Rendering the phase portrait

// Draw (x, y) trajectory on a 2D canvas
function drawPhasePortrait(ctx, data, W, H) {
  const maxX = Math.max(...data.map(p => p.x)) * 1.1;
  const maxY = Math.max(...data.map(p => p.y)) * 1.1;

  const cx = p => (p.x / maxX) * W;
  const cy = p => H - (p.y / maxY) * H;

  ctx.beginPath();
  data.forEach((p, i) => {
    i === 0
      ? ctx.moveTo(cx(p), cy(p))
      : ctx.lineTo(cx(p), cy(p));
  });
  ctx.strokeStyle = '#22c55e';
  ctx.lineWidth = 1.5;
  ctx.stroke();

  // Mark equilibrium E* = (γ/δ, α/β)
  const eq = { x: γ/δ, y: α/β };
  ctx.beginPath();
  ctx.arc(cx(eq), cy(eq), 5, 0, Math.PI * 2);
  ctx.fillStyle = '#f59e0b';
  ctx.fill();
}

🐺 Live Predator–Prey Simulation

Adjust α, β, γ, δ sliders and watch the population cycles in real time. Switch between time-series and phase-portrait view.

Open Simulation →

7. Extensions: competition, three species, stochasticity

Logistic prey (Rosenzweig–MacArthur model)
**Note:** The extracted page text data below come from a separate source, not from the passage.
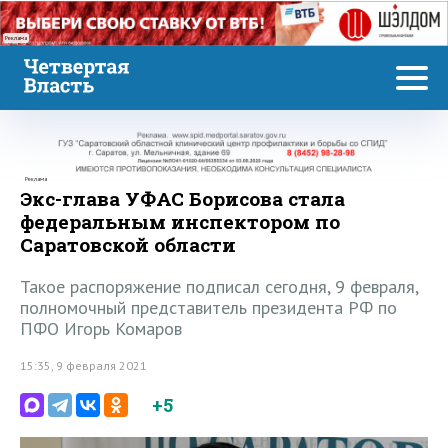
Реклама
Реклама
Экс-глава УФАС Борисова стала
федеральным инспектором по
Саратовской области
Такое распоряжение подписал сегодня, 9 февраля,
полномочный представитель президента РФ по
ПФО Игорь Комаров
15:35, 9 февраля 2021
+5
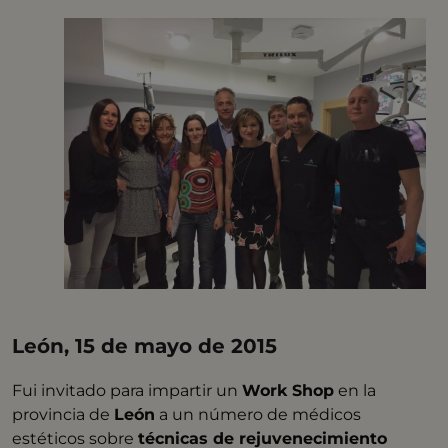
León,
15 de mayo de 2015
Fui invitado para impartir un
Work Shop
en la
provincia de
León
a un número de médicos
estéticos sobre
técnicas de rejuvenecimiento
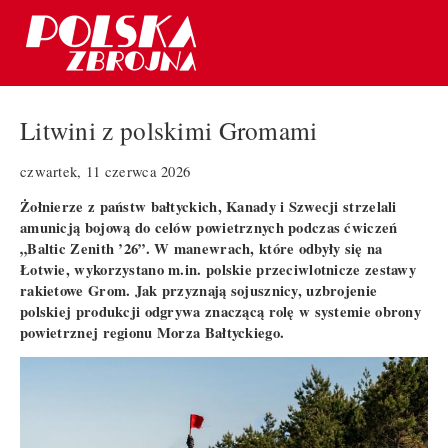
Litwini z polskimi Gromami
czwartek, 11 czerwca 2026
Żołnierze z państw bałtyckich, Kanady i Szwecji strzelali
amunicją bojową do celów powietrznych podczas ćwiczeń
„Baltic Zenith ’26”. W manewrach, które odbyły się na
Łotwie, wykorzystano m.in. polskie przeciwlotnicze zestawy
rakietowe Grom. Jak przyznają sojusznicy, uzbrojenie
polskiej produkcji odgrywa znaczącą rolę w systemie obrony
powietrznej regionu Morza Bałtyckiego.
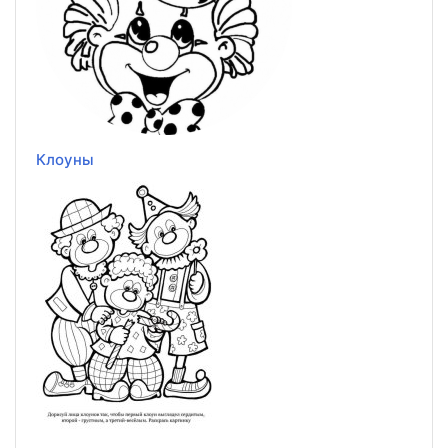
Клоуны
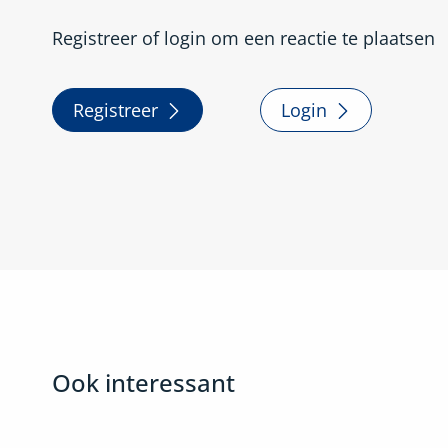
Registreer of login om een reactie te plaatsen
Registreer
Login
Ook interessant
Replacing the linear prey term with a logistic cap introduces a carrying capacity K:

dx/dt = α·x·(1 − x/K) − β·x·y
dy/dt = −γ·y + δ·x·y

Now the equilibrium can be a stable spiral or a limit cycle
depending on K vs (γ/δ). A "Hopf bifurcation" occurs at K = γ/(2δ).
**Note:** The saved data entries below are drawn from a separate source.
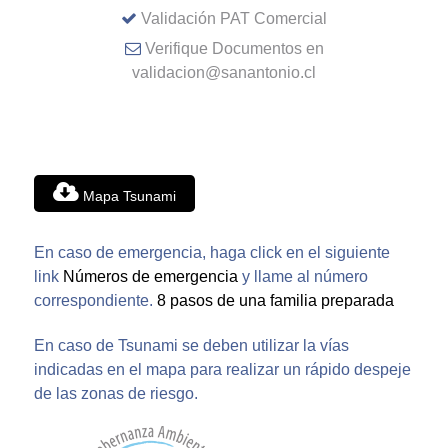
Validación PAT Comercial
Verifique Documentos en
validacion@sanantonio.cl
Mapa Tsunami
En caso de emergencia, haga click en el siguiente
link
Números de emergencia
y llame al número
correspondiente.
8 pasos de una familia preparada
En caso de Tsunami se deben utilizar la vías
indicadas en el mapa para realizar un rápido despeje
de las zonas de riesgo.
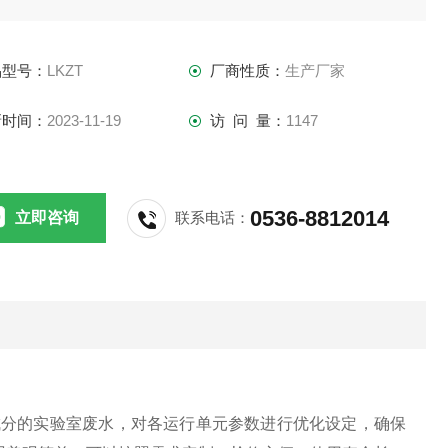
品型号：
LKZT
厂商性质：
生产厂家
新时间：
2023-11-19
访 问 量：
1147
0536-8812014
立即咨询
联系电话：
成分的实验室废水，对各运行单元参数进行优化设定，确保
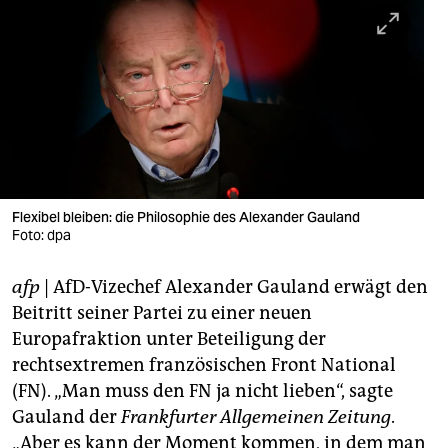
berlin
nord
wahrheit
verlag
verlag
veranstaltungen
Flexibel bleiben: die Philosophie des Alexander Gauland
Foto: dpa
shop
afp
| AfD-Vizechef Alexander Gauland erwägt den
fragen & hilfe
Beitritt seiner Partei zu einer neuen
unterstützen
Europafraktion unter Beteiligung der
rechtsextremen französischen Front National
abo
(FN). „Man muss den FN ja nicht lieben“, sagte
genossenschaft
Gauland der
Frankfurter Allgemeinen Zeitung
.
„Aber es kann der Moment kommen, in dem man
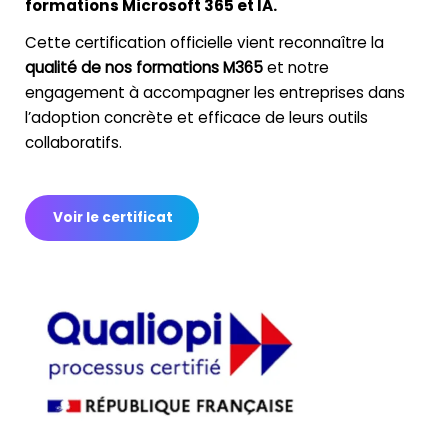
formations Microsoft 365 et IA.
Cette certification officielle vient reconnaître la
qualité de nos formations M365
et notre
engagement à accompagner les entreprises dans
l’adoption concrète et efficace de leurs outils
collaboratifs.
Voir le certificat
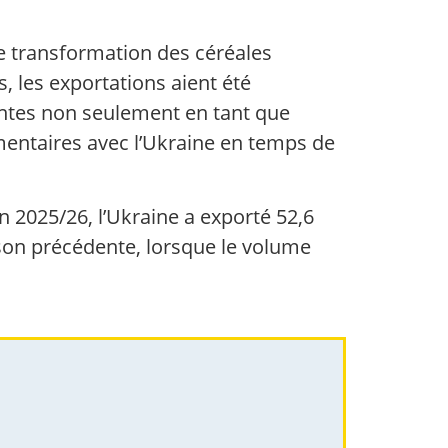
e transformation des céréales
, les exportations aient été
tantes non seulement en tant que
imentaires avec l’Ukraine en temps de
n 2025/26, l’Ukraine a exporté 52,6
ison précédente, lorsque le volume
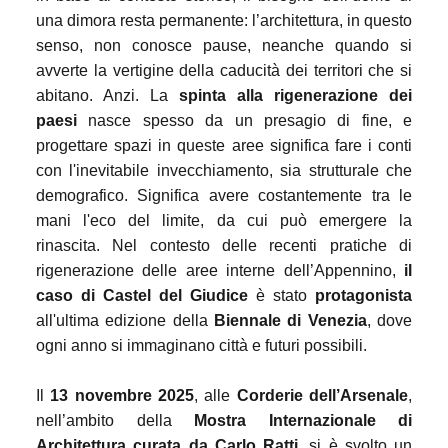
una dimora resta permanente: l’architettura, in questo
senso, non conosce pause, neanche quando si
avverte la vertigine della caducità dei territori che si
abitano. Anzi. La
spinta alla rigenerazione dei
paesi
nasce spesso da un presagio di fine, e
progettare spazi in queste aree significa fare i conti
con l'inevitabile invecchiamento, sia strutturale che
demografico. Significa avere costantemente tra le
mani l'eco del limite, da cui può emergere la
rinascita. Nel contesto delle recenti pratiche di
rigenerazione delle aree interne dell’Appennino,
il
caso di Castel del Giudice
è stato
protagonista
all'ultima edizione della
Biennale di Venezia
, dove
ogni anno si immaginano città e futuri possibili.
Il
13 novembre 2025
, alle
Corderie dell’Arsenale
,
nell’ambito della
Mostra Internazionale di
Architettura curata da Carlo Ratti
, si è svolto un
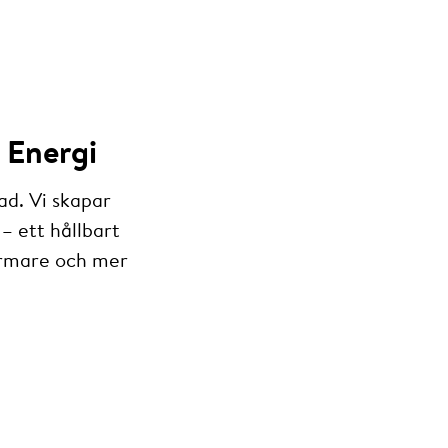
 Energi
ad. Vi skapar
– ett hållbart
armare och mer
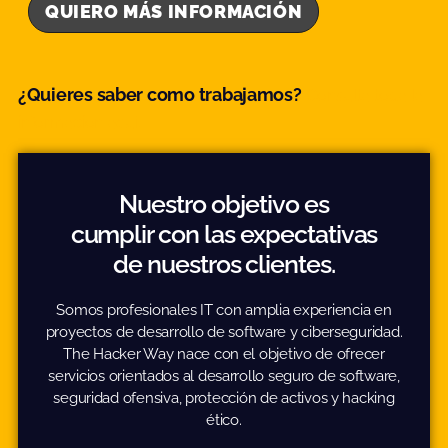
¿Quieres saber como trabajamos?
Consulta toda la
información aquí.
Nuestro objetivo es
cumplir con las expectativas
de nuestros clientes.
Somos profesionales IT con amplia experiencia en
proyectos de desarrollo de software y ciberseguridad.
The Hacker Way nace con el objetivo de ofrecer
servicios orientados al desarrollo seguro de software,
seguridad ofensiva, protección de activos y hacking
ético.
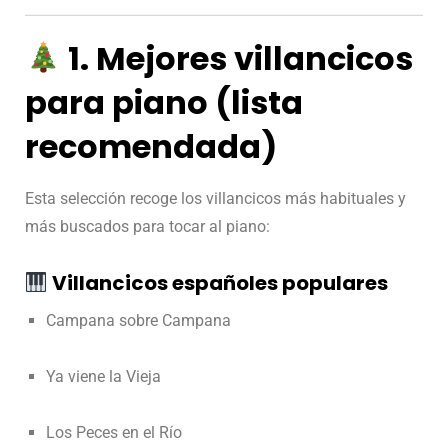
1. Mejores villancicos
para piano (lista
recomendada)
Esta selección recoge los villancicos más habituales y
más buscados para tocar al piano:
Villancicos españoles populares
Campana sobre Campana
Ya viene la Vieja
Los Peces en el Río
This extension removes the structural instability and gives realistic closed limit cycles (Hopf attractors) for intermediate K values.
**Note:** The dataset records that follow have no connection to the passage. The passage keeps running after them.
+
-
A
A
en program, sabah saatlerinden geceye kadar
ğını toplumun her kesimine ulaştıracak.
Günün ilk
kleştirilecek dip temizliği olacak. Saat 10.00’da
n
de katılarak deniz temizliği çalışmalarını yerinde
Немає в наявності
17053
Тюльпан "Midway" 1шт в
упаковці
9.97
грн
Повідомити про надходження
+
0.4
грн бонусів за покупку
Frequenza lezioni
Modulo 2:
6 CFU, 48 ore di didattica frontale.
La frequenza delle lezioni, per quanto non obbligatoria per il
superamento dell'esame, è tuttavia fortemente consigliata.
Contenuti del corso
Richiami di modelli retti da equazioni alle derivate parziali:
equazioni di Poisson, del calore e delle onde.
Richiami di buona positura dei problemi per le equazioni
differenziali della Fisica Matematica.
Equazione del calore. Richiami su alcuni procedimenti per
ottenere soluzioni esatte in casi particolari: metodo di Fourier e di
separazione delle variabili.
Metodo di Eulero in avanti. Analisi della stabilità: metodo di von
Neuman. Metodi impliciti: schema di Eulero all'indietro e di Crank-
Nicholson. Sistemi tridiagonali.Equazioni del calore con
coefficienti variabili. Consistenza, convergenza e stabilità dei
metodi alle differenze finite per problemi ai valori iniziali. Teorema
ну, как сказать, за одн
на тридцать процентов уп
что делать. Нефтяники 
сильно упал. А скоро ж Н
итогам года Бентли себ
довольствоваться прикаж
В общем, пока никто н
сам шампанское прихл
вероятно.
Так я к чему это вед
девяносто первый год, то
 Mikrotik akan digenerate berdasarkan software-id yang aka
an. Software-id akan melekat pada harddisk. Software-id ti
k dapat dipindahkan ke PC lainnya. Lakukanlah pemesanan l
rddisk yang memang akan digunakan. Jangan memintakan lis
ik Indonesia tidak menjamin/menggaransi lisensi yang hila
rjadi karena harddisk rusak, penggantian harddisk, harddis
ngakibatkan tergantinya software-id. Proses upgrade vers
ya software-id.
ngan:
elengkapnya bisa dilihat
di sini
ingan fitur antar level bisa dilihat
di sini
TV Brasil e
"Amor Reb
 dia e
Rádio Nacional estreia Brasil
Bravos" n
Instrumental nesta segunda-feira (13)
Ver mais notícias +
Competitive Lotka–Volterra (two prey species)

Two competing species sharing a resource:

dx₁/dt = r₁·x₁·(1 − (x₁ + α₁₂·x₂)/K₁)
dx₂/dt = r₂·x₂·(1 − (x₂ + α₂₁·x₁)/K₂)

αᵢⱼ = effect of species j on species i (competition coefficient)
Coexistence: α₁₂ < K₁/K₂ AND α₂₁ < K₂/K₁ (competitive coexistence)

Three-species food chains

Adding a top predator z (which eats y) creates a 3D ODE system. The trophic cascade can exhibit chaotic dynamics — the Hastings–Powell (1991) model showed that simple food chains can produce chaos without any stochastic driving, purely from the nonlinear interactions.

Stochastic extensions

Deterministic models give ensemble-average behaviour. Real populations are finite and discrete, making stochasticity essential for small populations:

Canadian Lynx and Snowshoe Hare: The Hudson Bay Company's 200-year pelt records (1845–1935) are the most famous test of Lotka–Volterra predictions. Both species show 9–11 year oscillations with prey leading predators by ~1–2 years. Modern analysis shows the hare cycle is partially self-driven (vegetation over-grazing) and partially predator-driven — a combination that neither pure model captures alone.